→ Work required:
Retype the whole listing, please, keeping every line exact and dropping the pictures.
Segment Start: Supplied records
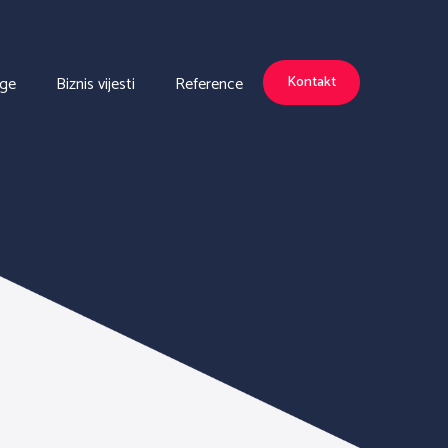
uge
Biznis vijesti
Reference
Kontakt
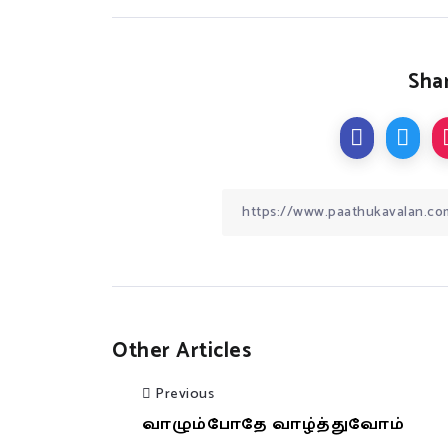
Shar
Other Articles
Previous
வாழும்போதே வாழ்த்துவோம்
Segment End: Supplied records
→ Output of the task:
uge
Biznis vijesti
Reference
Kontakt
Shar
Other Articles
Previous
வாழும்போதே வாழ்த்துவோம்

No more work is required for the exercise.